**TASK INSTRUCTIONS:** The result should be every line of the listing that contains "zorunda".

**DATA IN THIS EXERCISE:**

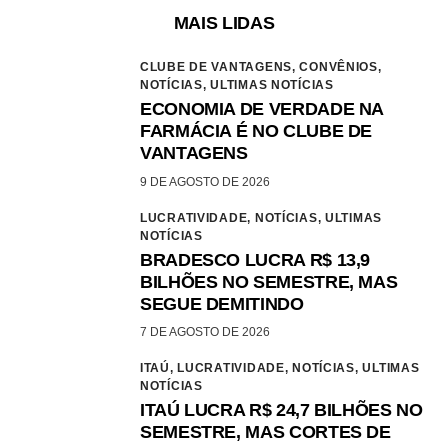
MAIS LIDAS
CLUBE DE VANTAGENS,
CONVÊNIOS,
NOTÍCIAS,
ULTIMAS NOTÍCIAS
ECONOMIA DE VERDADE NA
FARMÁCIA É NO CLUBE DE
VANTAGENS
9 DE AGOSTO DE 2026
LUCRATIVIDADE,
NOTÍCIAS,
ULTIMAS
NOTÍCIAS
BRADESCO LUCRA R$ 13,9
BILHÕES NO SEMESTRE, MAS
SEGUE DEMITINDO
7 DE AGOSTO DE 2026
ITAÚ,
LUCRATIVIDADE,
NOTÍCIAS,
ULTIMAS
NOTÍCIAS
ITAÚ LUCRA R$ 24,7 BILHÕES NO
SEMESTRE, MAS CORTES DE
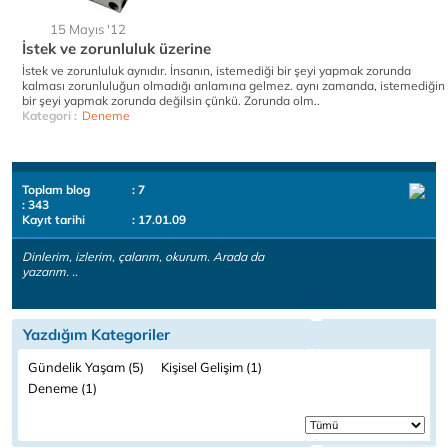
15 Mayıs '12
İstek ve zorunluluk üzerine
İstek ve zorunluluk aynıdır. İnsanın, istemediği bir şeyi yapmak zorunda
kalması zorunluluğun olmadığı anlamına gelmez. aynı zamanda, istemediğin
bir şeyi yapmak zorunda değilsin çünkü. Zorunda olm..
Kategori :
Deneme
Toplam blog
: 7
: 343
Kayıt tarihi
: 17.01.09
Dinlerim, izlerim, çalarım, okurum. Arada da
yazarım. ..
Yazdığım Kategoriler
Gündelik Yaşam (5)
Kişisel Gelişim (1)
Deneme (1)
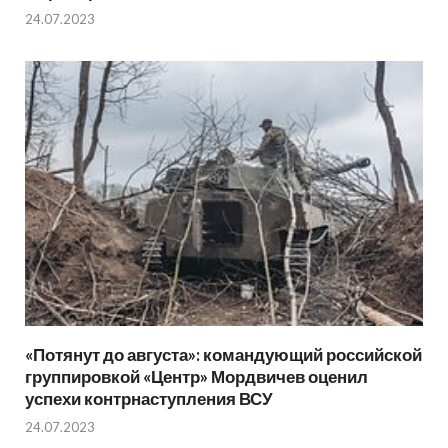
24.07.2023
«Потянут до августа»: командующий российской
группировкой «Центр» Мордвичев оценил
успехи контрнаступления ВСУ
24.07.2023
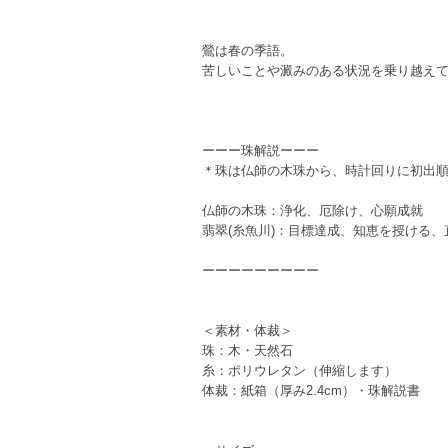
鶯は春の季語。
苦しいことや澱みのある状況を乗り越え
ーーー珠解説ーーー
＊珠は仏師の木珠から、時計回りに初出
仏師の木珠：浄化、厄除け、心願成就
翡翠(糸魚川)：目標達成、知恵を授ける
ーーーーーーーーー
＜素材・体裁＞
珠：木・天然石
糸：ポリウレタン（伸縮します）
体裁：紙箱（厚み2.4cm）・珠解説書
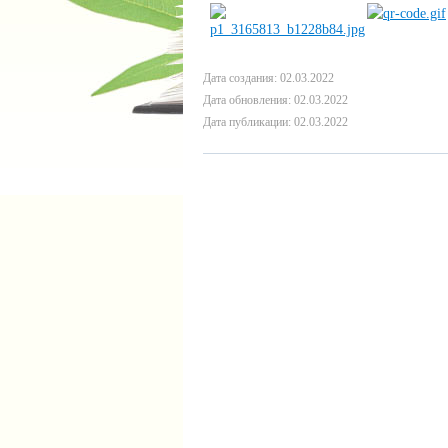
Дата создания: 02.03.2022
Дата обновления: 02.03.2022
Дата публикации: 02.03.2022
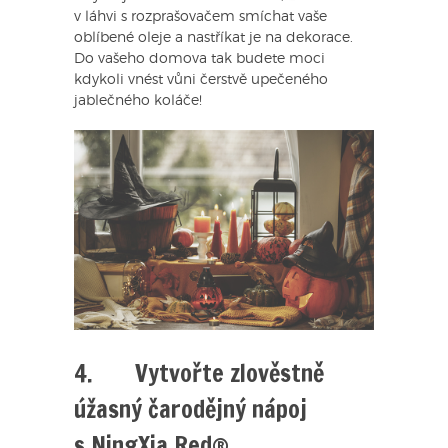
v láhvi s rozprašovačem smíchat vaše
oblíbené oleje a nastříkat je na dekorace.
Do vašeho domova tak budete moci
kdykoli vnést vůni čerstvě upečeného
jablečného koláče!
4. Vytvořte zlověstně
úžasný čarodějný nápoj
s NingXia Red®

**OUTPUT FOR THIS EXERCISE:**
İstek ve zorunluluk aynıdır. İnsanın, istemediği bir şeyi yapmak zorunda
bir şeyi yapmak zorunda değilsin çünkü. Zorunda olm..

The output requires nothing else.